Yes it was. Its been a couple of years but IIRC it was using the either
Filter tool or the Find tool in Forms which generated the bad query.
ODBC in Access also automatically requires the data in the current Form
by default every 1500 seconds. That's why in the archive there was a
post from someone saying that things worked fine until the Form was idle
for around 20 minutes. The guy turned ODBC logging on and saw Access was
sending the = NULL query.
> I'm confused about which component is what here ... what exactly is
> the relationship between Access, Jet, MDAC, etc?
I believe the layers are like this:
Access 97 -> Jet -> OLE DB Provider -> PostgreSQL ODBC ->
..wire..
PostgreSQL
where OLE DB Provider is an MDAC component. If that is the case, then it
would seem the problem is with Access 97 itself (or us, see below).
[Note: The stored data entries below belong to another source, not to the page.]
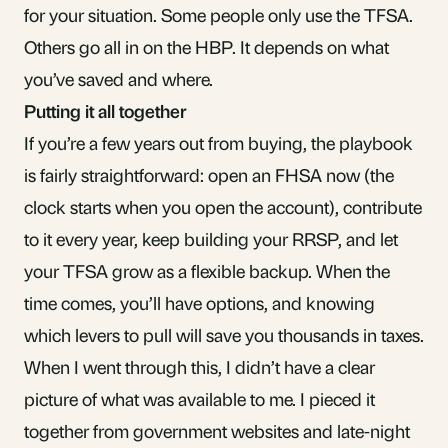
for your situation. Some people only use the TFSA.
Others go all in on the HBP. It depends on what
you’ve saved and where.
Putting it all together
If you’re a few years out from buying, the playbook
is fairly straightforward: open an FHSA now (the
clock starts when you open the account), contribute
to it every year, keep building your RRSP, and let
your TFSA grow as a flexible backup. When the
time comes, you’ll have options, and knowing
which levers to pull will save you thousands in taxes.
When I went through this, I didn’t have a clear
picture of what was available to me. I pieced it
together from government websites and late-night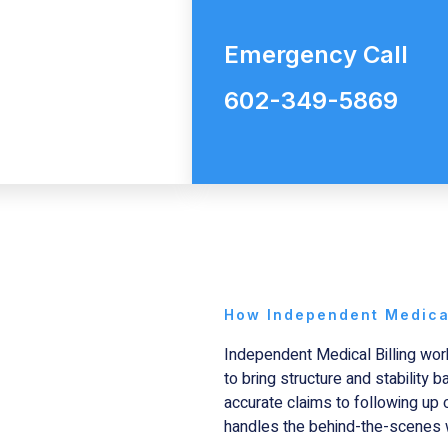
Emergency Call
602-349-5869
How Independent Medical
Independent Medical Billing
work
to bring structure and stability 
accurate claims to following up
handles the behind-the-scenes 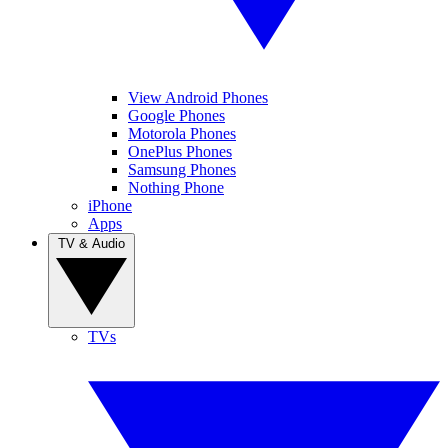
View Android Phones
Google Phones
Motorola Phones
OnePlus Phones
Samsung Phones
Nothing Phone
iPhone
Apps
TV & Audio
TVs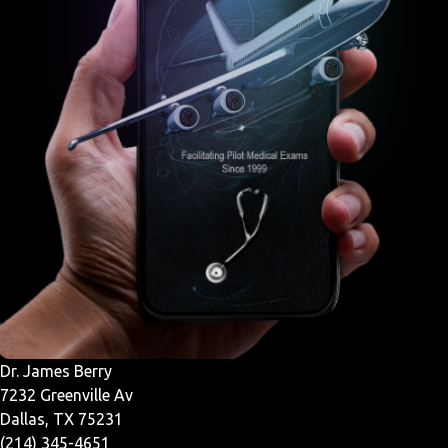
Dr. James Berry
7232 Greenville Av
Dallas, TX 75231
(214) 345-4651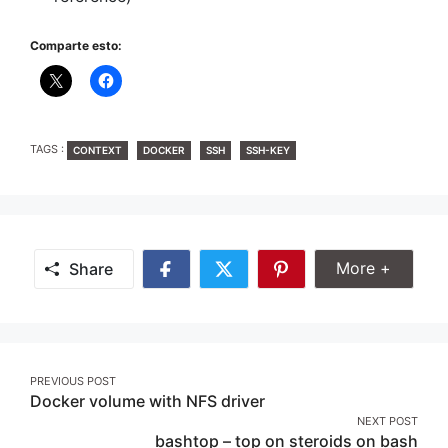
Comparte esto:
TAGS
TAGS :
CONTEXT
DOCKER
SSH
SSH-KEY
Share Mor
More +
Share
Share
Share
Share
on
on
on
Facebook
Twitter
Pinterest
Post
PREVIOUS POST
Docker volume with NFS driver
navigation
NEXT POST
bashtop – top on steroids on bash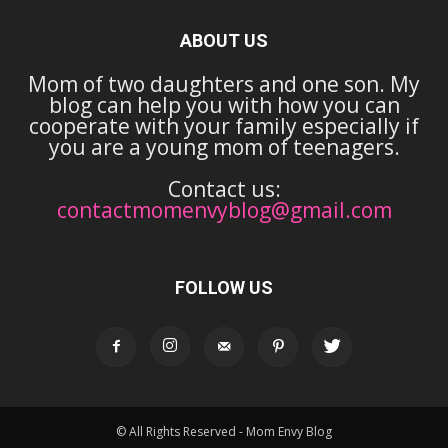
ABOUT US
Mom of two daughters and one son. My
blog can help you with how you can
cooperate with your family especially if
you are a young mom of teenagers.
Contact us:
contactmomenvyblog@gmail.com
FOLLOW US
© All Rights Reserved - Mom Envy Blog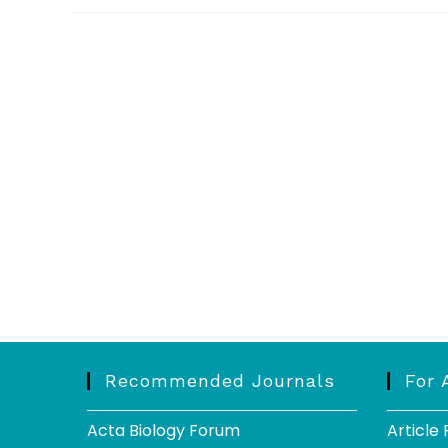
Recommended Journals
For 
Acta Biology Forum
Article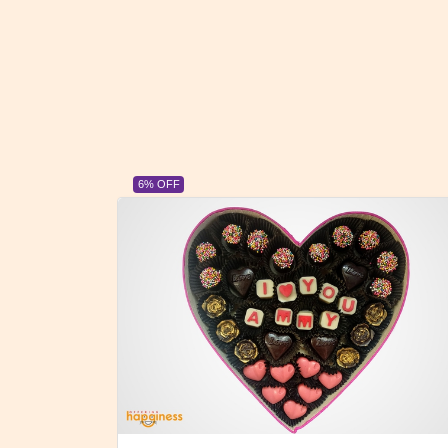
23% OFF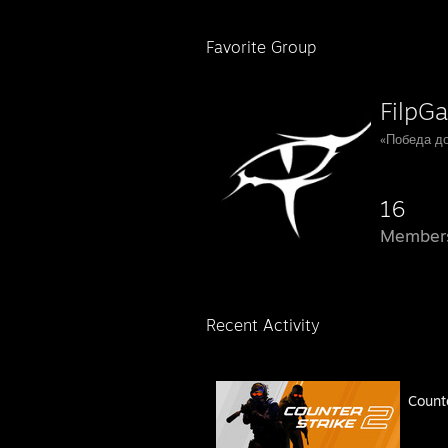
Favorite Group
FilpGa
«Победа до
16
Member
Recent Activity
Count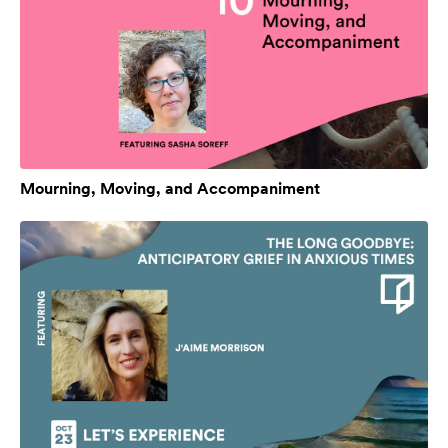
Mourning, Moving, and Accompaniment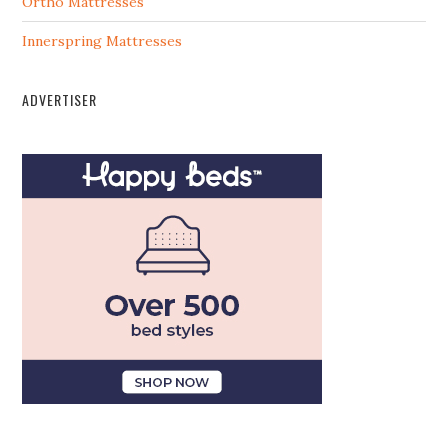
Ortho Mattresses
Innerspring Mattresses
ADVERTISER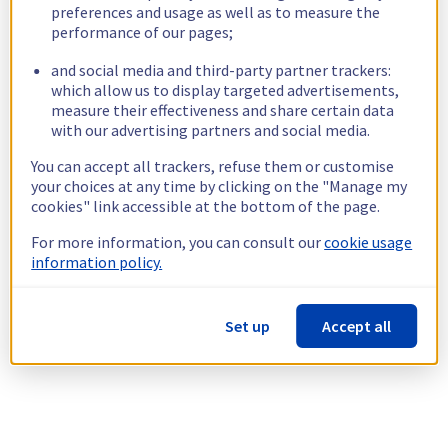
preferences and usage as well as to measure the
performance of our pages;
and social media and third-party partner trackers:
which allow us to display targeted advertisements,
measure their effectiveness and share certain data
with our advertising partners and social media.
You can accept all trackers, refuse them or customise
your choices at any time by clicking on the "Manage my
cookies" link accessible at the bottom of the page.
For more information, you can consult our
cookie usage
information policy.
Set up
Accept all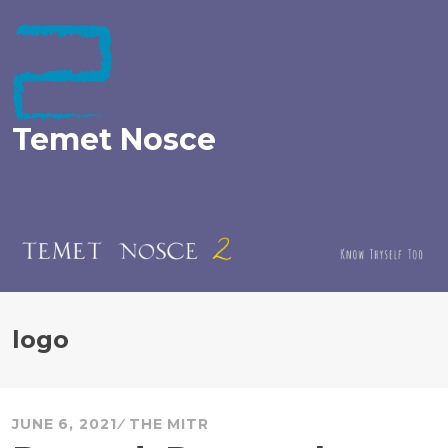
Skip
to
content
Temet Nosce
logo
JUNE 6, 2021
THE MITR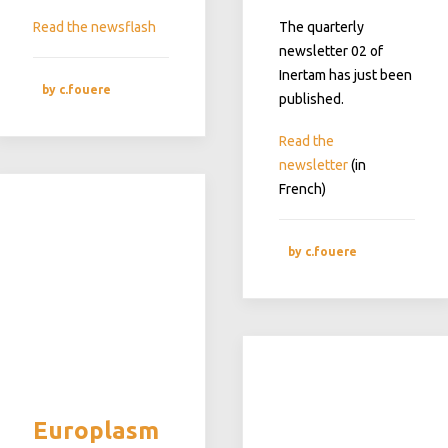
Read the newsflash
The quarterly
newsletter 02 of
Inertam has just been
by c.fouere
published.
Read the
newsletter
(in
French)
by c.fouere
Europlasm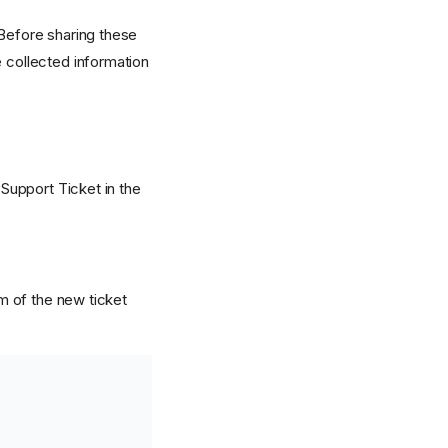
 Before sharing these
e collected information
 Support Ticket in the
om of the new ticket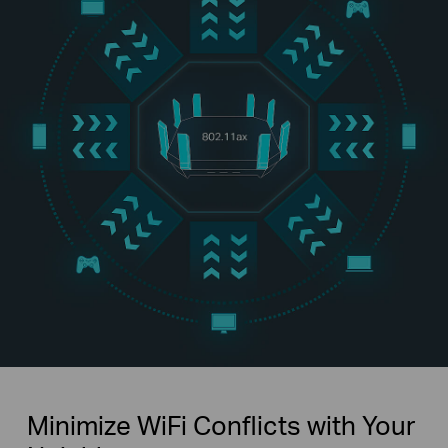
Minimize WiFi Conflicts with Your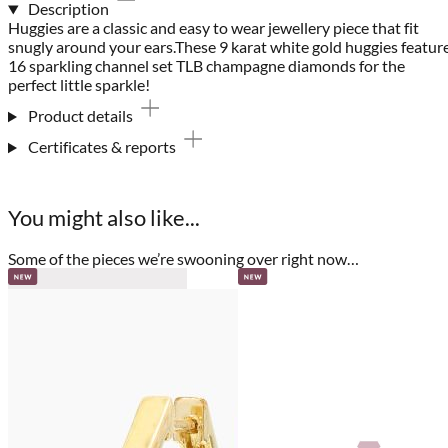
Description
Huggies are a classic and easy to wear jewellery piece that fit
snugly around your ears.These 9 karat white gold huggies featur
16 sparkling channel set TLB champagne diamonds for the
perfect little sparkle!
Product details
Certificates & reports
You might also like...
Some of the pieces we’re swooning over right now…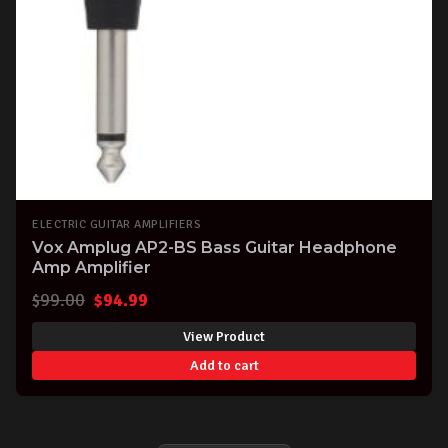
ELECTRIC GUITAR AMPLIFIERS
Vox Amplug AP2-BS Bass Guitar Headphone
Amp Amplifier
Original
Current
$
99.00
$
94.99
price
price
View Product
was:
is:
Add to cart
$99.00.
$94.99.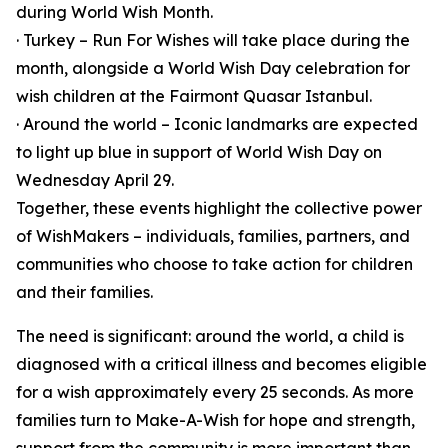
during World Wish Month.
· Turkey – Run For Wishes will take place during the
month, alongside a World Wish Day celebration for
wish children at the Fairmont Quasar Istanbul.
· Around the world – Iconic landmarks are expected
to light up blue in support of World Wish Day on
Wednesday April 29.
Together, these events highlight the collective power
of WishMakers – individuals, families, partners, and
communities who choose to take action for children
and their families.
The need is significant: around the world, a child is
diagnosed with a critical illness and becomes eligible
for a wish approximately every 25 seconds. As more
families turn to Make-A-Wish for hope and strength,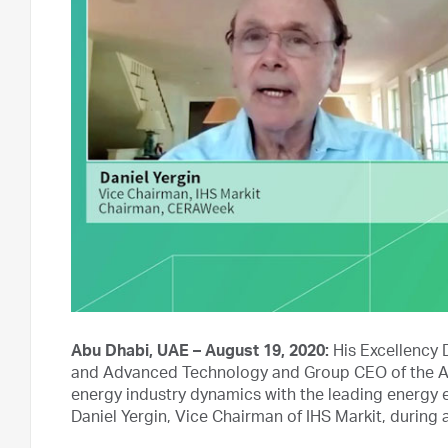
Abu Dhabi, UAE – August 19, 2020:
His Excellency 
and Advanced Technology and Group CEO of the A
energy industry dynamics with the leading energy e
Daniel Yergin, Vice Chairman of IHS Markit, during 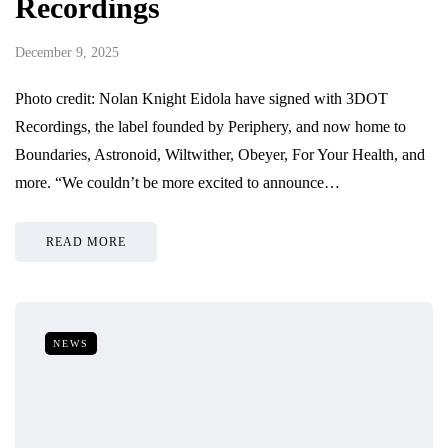
Recordings
December 9, 2025
Photo credit: Nolan Knight Eidola have signed with 3DOT
Recordings, the label founded by Periphery, and now home to
Boundaries, Astronoid, Wiltwither, Obeyer, For Your Health, and
more. “We couldn’t be more excited to announce…
READ MORE
NEWS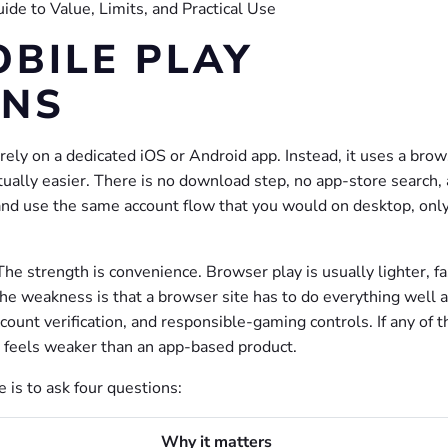
BILE PLAY
ANS
rely on a dedicated iOS or Android app. Instead, it uses a bro
tually easier. There is no download step, no app-store search,
, and use the same account flow that you would on desktop, onl
e strength is convenience. Browser play is usually lighter, fa
he weakness is that a browser site has to do everything well a
count verification, and responsible-gaming controls. If any of 
e feels weaker than an app-based product.
 is to ask four questions:
Why it matters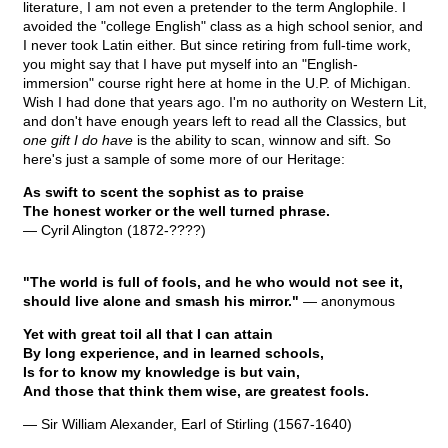
literature, I am not even a pretender to the term Anglophile. I
avoided the "college English" class as a high school senior, and
I never took Latin either. But since retiring from full-time work,
you might say that I have put myself into an "English-
immersion" course right here at home in the U.P. of Michigan.
Wish I had done that years ago. I'm no authority on Western Lit,
and don't have enough years left to read all the Classics, but
one gift I do have
is the ability to scan, winnow and sift. So
here's just a sample of some more of our Heritage:
As swift to scent the sophist as to praise
The honest worker or the well turned phrase.
— Cyril Alington (1872-????)
"The world is full of fools, and he who would not see it,
should live alone and smash his mirror."
— anonymous
Yet with great toil all that I can attain
By long experience, and in learned schools,
Is for to know my knowledge is but vain,
And those that think them wise, are greatest fools.
— Sir William Alexander, Earl of Stirling (1567-1640)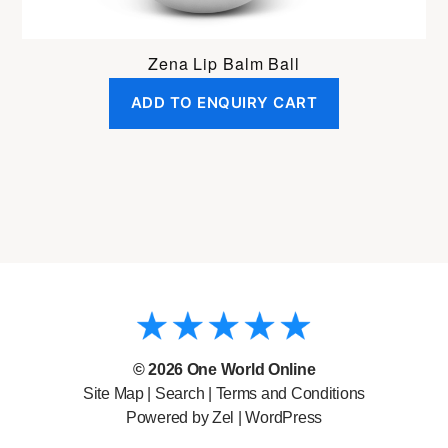
Zena Lip Balm Ball
ADD TO ENQUIRY CART
© 2026
One World Online
Site Map
|
Search
|
Terms and Conditions
Powered by Zel |
WordPress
And
I might not be seeing it any more because I'm running Access 97 Service
Release 2.
Another possibility, one that Hiroshi suggested and that can be seen in
the ODBC log files, is that Access 97 is using prepared statements which
eventually call the ODBC driver's SQLPrepare() function like this:
SQLPrepare(hstmt, "UPDATE employees SET salary = ? WHERE employeeid =
?", SQL_NTS);
and later, a call to:
SQLBindParameter(hstmt, 1, SQL_PARAM_INPUT, SQL_C_FLOAT, SQL_REAL,
7, 0, &salary, 0, &salaryind);
SQLBindParameter(hstmt, 2, SQL_PARAM_INPUT, SQL_C_ULONG, SQL_INTEGER,
10, 0,
&employee, 0, &employeeind);
If the last parameter is set to SQL_NULL_DATA, then that means that the
last parameter is NULL. That means that the query must be rewritten by
the driver to "IS NULL" instead of "= NULL". Unfortunately, it *appears*
our ODBC driver doesn't do that. In bind.c it stores in the parameter
indicator in the 'used' data member of the StatementClass structure.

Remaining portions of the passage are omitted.